→ DIRECTIONS
Every line of the records that holds the word "Prinzen" should be copied.

+---+

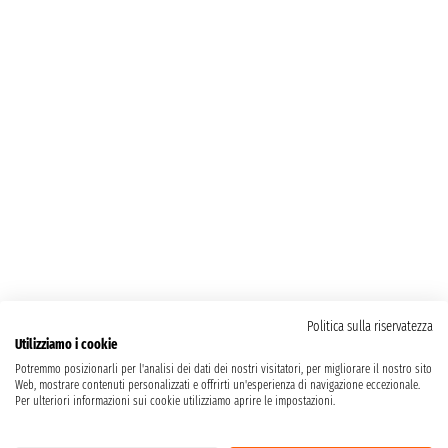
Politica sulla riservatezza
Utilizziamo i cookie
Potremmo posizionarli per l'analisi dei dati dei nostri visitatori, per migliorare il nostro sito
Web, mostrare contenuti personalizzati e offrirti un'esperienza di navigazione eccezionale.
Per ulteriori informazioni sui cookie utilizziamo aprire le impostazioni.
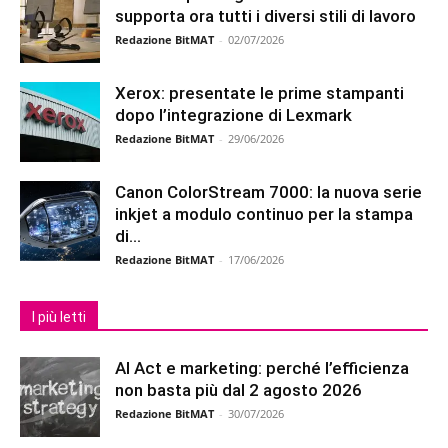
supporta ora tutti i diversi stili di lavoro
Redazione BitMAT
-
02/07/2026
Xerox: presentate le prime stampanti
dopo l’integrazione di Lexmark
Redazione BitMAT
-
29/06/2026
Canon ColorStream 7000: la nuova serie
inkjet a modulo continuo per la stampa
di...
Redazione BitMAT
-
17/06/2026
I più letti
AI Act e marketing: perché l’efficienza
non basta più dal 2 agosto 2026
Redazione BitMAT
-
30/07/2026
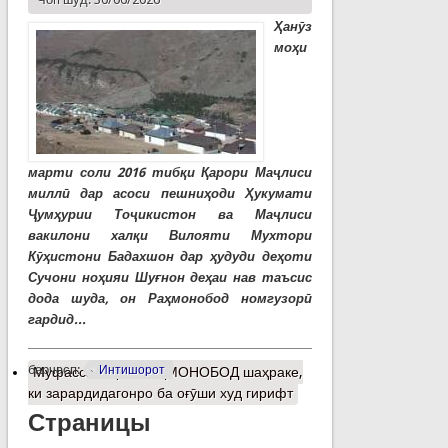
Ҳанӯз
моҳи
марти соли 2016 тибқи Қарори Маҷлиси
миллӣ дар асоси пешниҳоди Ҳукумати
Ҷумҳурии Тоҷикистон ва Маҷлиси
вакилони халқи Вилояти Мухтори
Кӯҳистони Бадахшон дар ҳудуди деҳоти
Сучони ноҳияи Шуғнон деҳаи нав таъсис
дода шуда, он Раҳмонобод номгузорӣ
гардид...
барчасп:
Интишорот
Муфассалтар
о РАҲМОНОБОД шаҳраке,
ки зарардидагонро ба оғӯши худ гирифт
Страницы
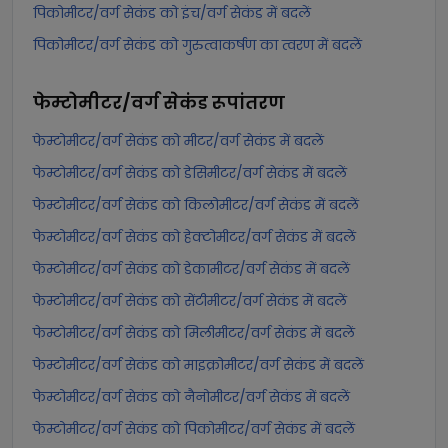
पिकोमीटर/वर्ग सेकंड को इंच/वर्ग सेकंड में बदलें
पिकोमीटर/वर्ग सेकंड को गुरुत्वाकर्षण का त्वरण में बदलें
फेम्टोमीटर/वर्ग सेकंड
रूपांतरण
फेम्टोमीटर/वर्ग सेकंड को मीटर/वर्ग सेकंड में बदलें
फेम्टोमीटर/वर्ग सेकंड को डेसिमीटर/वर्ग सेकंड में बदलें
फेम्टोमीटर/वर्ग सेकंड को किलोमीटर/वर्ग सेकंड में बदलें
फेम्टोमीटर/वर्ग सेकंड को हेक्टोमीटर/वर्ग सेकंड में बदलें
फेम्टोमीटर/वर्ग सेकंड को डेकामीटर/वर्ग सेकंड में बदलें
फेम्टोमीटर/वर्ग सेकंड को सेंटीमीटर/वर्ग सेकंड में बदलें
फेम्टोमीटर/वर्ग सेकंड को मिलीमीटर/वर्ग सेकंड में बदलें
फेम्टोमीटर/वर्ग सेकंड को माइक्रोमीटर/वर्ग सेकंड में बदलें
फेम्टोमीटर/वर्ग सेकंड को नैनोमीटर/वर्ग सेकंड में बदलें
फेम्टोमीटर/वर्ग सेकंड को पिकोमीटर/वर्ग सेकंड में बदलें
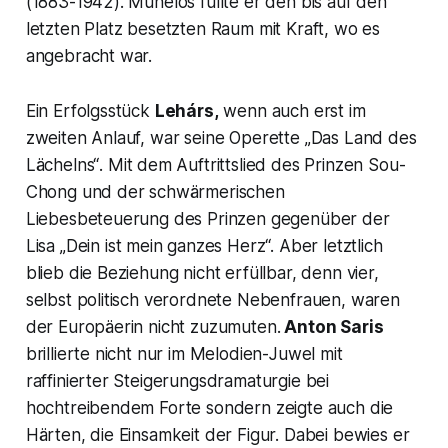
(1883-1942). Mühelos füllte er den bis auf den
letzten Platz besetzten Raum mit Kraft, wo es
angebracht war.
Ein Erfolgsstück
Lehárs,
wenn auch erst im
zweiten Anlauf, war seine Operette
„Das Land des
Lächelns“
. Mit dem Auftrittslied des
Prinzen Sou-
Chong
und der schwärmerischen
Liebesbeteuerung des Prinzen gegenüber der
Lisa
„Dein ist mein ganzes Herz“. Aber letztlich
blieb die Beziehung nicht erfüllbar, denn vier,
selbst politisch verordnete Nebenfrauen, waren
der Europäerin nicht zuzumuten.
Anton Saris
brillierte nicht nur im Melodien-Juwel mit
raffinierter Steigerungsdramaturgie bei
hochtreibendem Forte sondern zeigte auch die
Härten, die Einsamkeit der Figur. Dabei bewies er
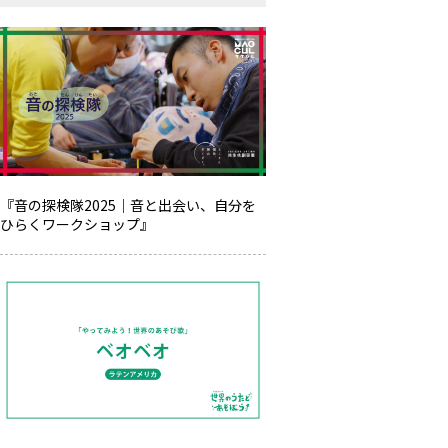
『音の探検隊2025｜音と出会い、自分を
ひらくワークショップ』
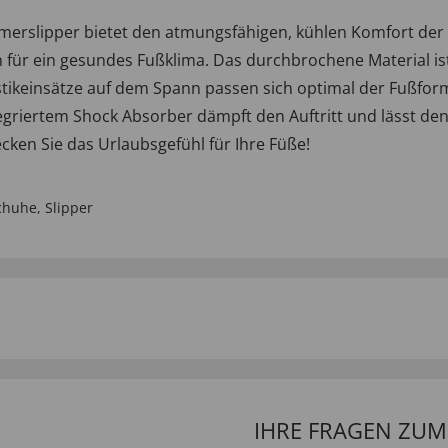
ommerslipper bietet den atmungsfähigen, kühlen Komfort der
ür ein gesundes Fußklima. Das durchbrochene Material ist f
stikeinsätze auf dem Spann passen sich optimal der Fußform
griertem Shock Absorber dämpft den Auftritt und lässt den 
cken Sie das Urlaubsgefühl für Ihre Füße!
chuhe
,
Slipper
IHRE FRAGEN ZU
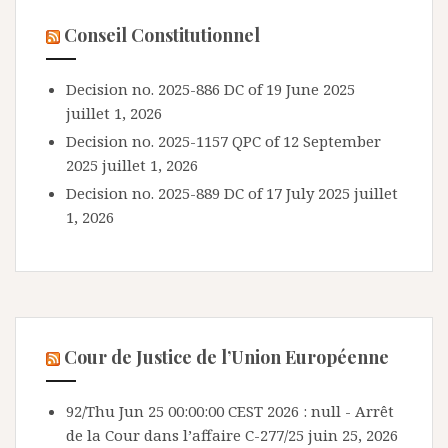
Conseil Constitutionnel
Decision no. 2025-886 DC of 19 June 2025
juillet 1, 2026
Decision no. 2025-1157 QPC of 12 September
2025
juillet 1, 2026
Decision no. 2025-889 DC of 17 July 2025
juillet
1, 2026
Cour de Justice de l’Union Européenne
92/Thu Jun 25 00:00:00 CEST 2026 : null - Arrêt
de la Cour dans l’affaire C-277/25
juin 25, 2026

+---+

→ THE COMPLETED TASK
Prinzen Sou-
Liebesbeteuerung des Prinzen gegenüber der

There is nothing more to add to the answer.